According to Equation (4), the momentum coefficients corresponding to the three groups of mass flow rate are 0.9% ($\dot{m}=0.0003 \mathrm{kg}/\mathrm{s}$), 3.7% ($\dot{m}=0.0007 \mathrm{kg}/\mathrm{s}$), and 8.2% ($\dot{m}=0.0010 \mathrm{kg}/\mathrm{s}$), respectively.

Figure 10 shows the wing lift coefficient and lift increment for different momentum coefficients of the sweeping jet when the flap deflection angle is fixed at the maximum position, δ = 30°.

It can be seen from the figure that the flow control for the three groups of momentum coefficients can produce significant lift increments at both angles of attack under testing. With an increase in the angle of attack, the flow-control effect at a small momentum coefficient gradually weakens. This may be caused by the large angular deflection of the flaps at high angles of attack, causing flow separation to occur on the main wing, which reduces the efficacy of the sweeping jet flow. However, when the momentum coefficient reaches 8.2%, the increase in the lift coefficient of the sweeping jet can be maximized to ΔC_L = 34% @ α = 6°; also, it remains greater than 30% over the full range of the angle of attack, which indicates that a jet injection with large energy can not only inhibit separation flow on the flap but also have a significant effect on the flow field over the main wing surface.
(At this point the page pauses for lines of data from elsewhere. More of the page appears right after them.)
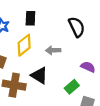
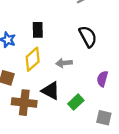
purple semicircle: (88, 67) -> (102, 79), turned -96
green rectangle: (72, 87) -> (76, 102), moved

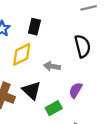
purple semicircle: (102, 79) -> (76, 90), moved

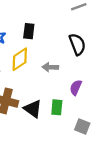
black triangle: (31, 90) -> (33, 109), moved
green rectangle: (54, 108) -> (57, 107), turned -49

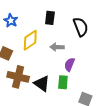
black rectangle: (29, 31) -> (50, 18), moved
purple semicircle: (76, 88) -> (69, 64), moved

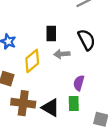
gray arrow: (57, 47) -> (62, 54), moved

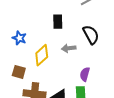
black rectangle: (51, 34) -> (58, 22), moved

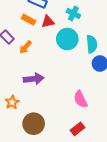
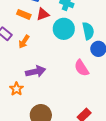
pink semicircle: (81, 99) -> (82, 68), moved
orange star: (12, 102) -> (17, 89), moved

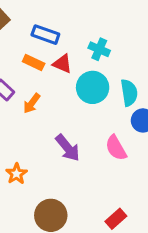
red triangle: (43, 14) -> (62, 64), turned 40
purple arrow: (36, 71) -> (68, 148), moved, turned 60

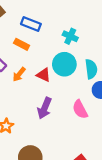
red triangle: (62, 64) -> (44, 75), moved
purple arrow: (68, 148) -> (44, 108), turned 60

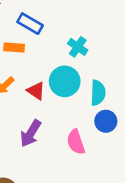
orange rectangle: (22, 44) -> (14, 48), turned -32

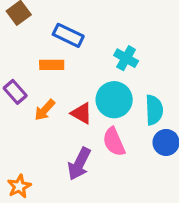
pink semicircle: (76, 142) -> (114, 142), moved

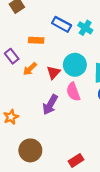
blue rectangle: (68, 35) -> (62, 24), moved
cyan cross: (126, 58) -> (85, 28), moved
red triangle: (81, 113) -> (53, 72), turned 40

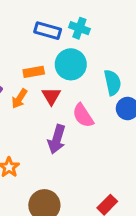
orange rectangle: (36, 40) -> (34, 72), moved
cyan circle: (75, 65) -> (71, 64), moved

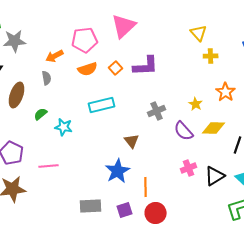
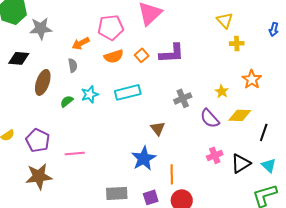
cyan star: (64, 127) -> (90, 94), moved, turned -30

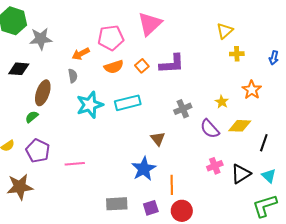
yellow triangle: (225, 20) -> (225, 31), turned 30
blue arrow: (274, 29) -> (274, 58), moved
cyan star: (90, 94) -> (90, 105), size x1.5
green semicircle: (67, 101) -> (32, 117), moved
brown star: (39, 176) -> (20, 187), moved

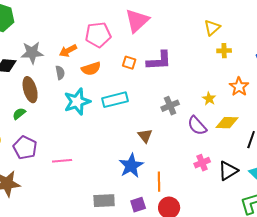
gray star: (41, 39) -> (32, 53), moved
orange square: (142, 66) -> (129, 63), turned -32
orange semicircle: (114, 67) -> (91, 69), moved
brown ellipse: (43, 93) -> (30, 90), turned -35

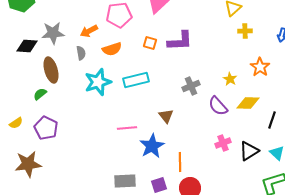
pink line: (62, 161) -> (127, 128), moved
To study the mechanism and influence of flow control in more detail, the surface pressure data on the upper wing surface are analyzed for the condition after the jet flow is applied, which is shown in Figure 11.

The wing surface pressure coefficient curve shows that before stall, sweeping jet AFC benefits are mainly attributable to the “new” strong peak of pressure in the flap position (i.e., x/c = 0.7), which inhibits the generation of flow separation. In addition, the negative pressure on the main wing surface is increased by the sweeping jet, and the suction peak near the leading edge is increased.
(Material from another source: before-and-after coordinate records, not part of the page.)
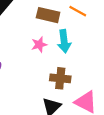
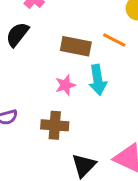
brown cross: (60, 78) -> (55, 125), moved

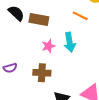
black semicircle: (17, 34) -> (16, 13), turned 96
brown rectangle: (76, 46) -> (39, 19), moved

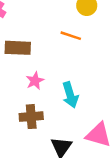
cyan arrow: (70, 42) -> (70, 95), moved

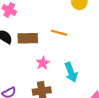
orange line: (71, 36) -> (59, 33), moved

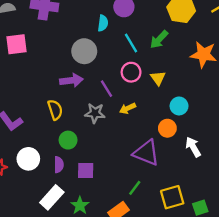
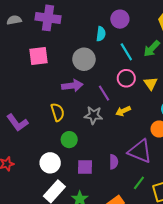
pink square: (16, 44) -> (38, 56), moved
white circle: (28, 159) -> (50, 163), moved
purple semicircle: (59, 165) -> (114, 162), moved
green line: (135, 188) -> (139, 183), moved

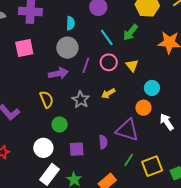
cyan semicircle: (101, 34) -> (70, 23), moved
purple line: (104, 93) -> (86, 65), moved, turned 56
gray star: (93, 115) -> (81, 100), turned 30

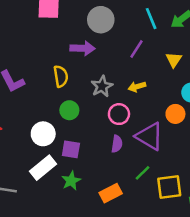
pink circle: (109, 62) -> (119, 114), moved
purple line: (86, 65) -> (136, 49), moved
purple square: (77, 149) -> (71, 149), moved

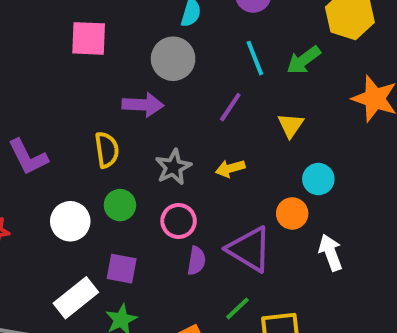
pink circle: (119, 114) -> (179, 221), moved
white circle: (43, 134) -> (70, 221), moved

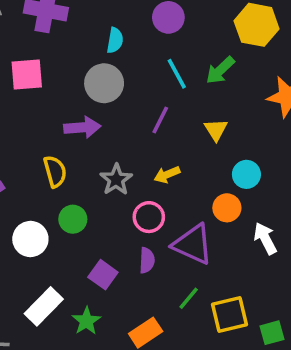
pink circle: (179, 221) -> (149, 217), moved
purple square: (122, 269) -> (103, 275), moved, turned 32

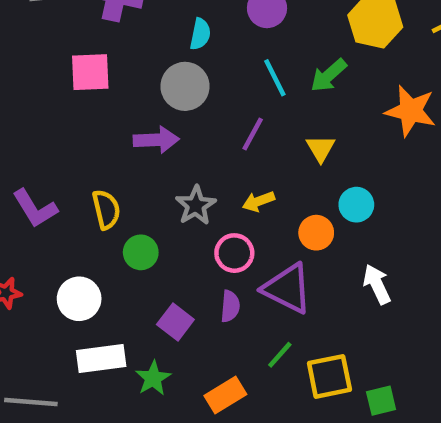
yellow semicircle: (55, 171) -> (106, 209), moved
orange circle: (227, 208) -> (316, 233), moved
white circle: (30, 239) -> (79, 299), moved
white rectangle: (44, 306) -> (101, 358), turned 36

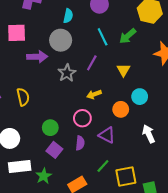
purple arrow: (156, 140) -> (37, 57), moved
gray star: (196, 205) -> (67, 73), moved
green circle: (141, 252) -> (50, 128), moved
purple triangle: (287, 288) -> (107, 135), size x0.7

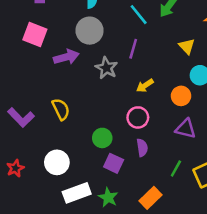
pink square: (17, 33) -> (35, 34), turned 36
yellow triangle: (123, 70) -> (187, 46), moved
purple triangle: (107, 135) -> (186, 129), moved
However, when the angle of attack is increased to α = 9°, only the flow control at C_μ = 8.2% has a peak of pressure on the flaps (i.e., the red dash-dot line), which indicates that the sweeping jet with a small momentum coefficient cannot effectively change the flow field on the flaps. This is the main factor for the reduction in the control effect of the sweeping jet with a small momentum coefficient. In addition, owing to the introduction of a high-speed sweeping jet, flow separation at the leading edge of the main wing is partly inhibited, and the suction peak increases slightly (as shown in Figure 11b), which is the main reason why the sweeping jet can still produce a control effect in this condition.

4. Conclusions

In this paper, a two-dimensional straight-wing model of the supercritical airfoil NASA SC(2)-0410 was used to study the flow-control effect of sweeping jets with different momentum coefficients at Re = 2.0 × 10⁵ (V = 10 m/s). Based on the experimental results, the aerodynamic performance of the wing model and flow-separation characteristics of the wing flap have been demonstrated. The flow control effectiveness and control mechanism of sweeping jets on the model were investigated, and specific conclusions are as follows:

• A large angular deflection of a simple flap causes flow separation on the upper surface of the wing and flap, which limits further improvement in the wing lift coefficient using only flap deflection during the takeoff stage.
• The lifting effect of the sweeping jet flow control is enhanced with the increase in the jet momentum coefficient of the sweeping jet. In this study, the flow control based on the sweeping jet actuator can generate a maximum increase of approximately 33% in the lift coefficient of the wing model with C_μ = 8.2%.
• The use of a sweeping jet at the front of the flap can effectively improve the lift coefficient of the whole wing, which comes from the extra lift generated by the jet at the flap and from the greater negative pressure near the leading edge on the upper wing surface owing to the induced flow caused by the sweeping jet.

The research results of this paper will help engineers and researchers understand how to better optimize the high-lift system during the takeoff stage and provide validation data for the flow control technology design and CFD simulation on AFC technology.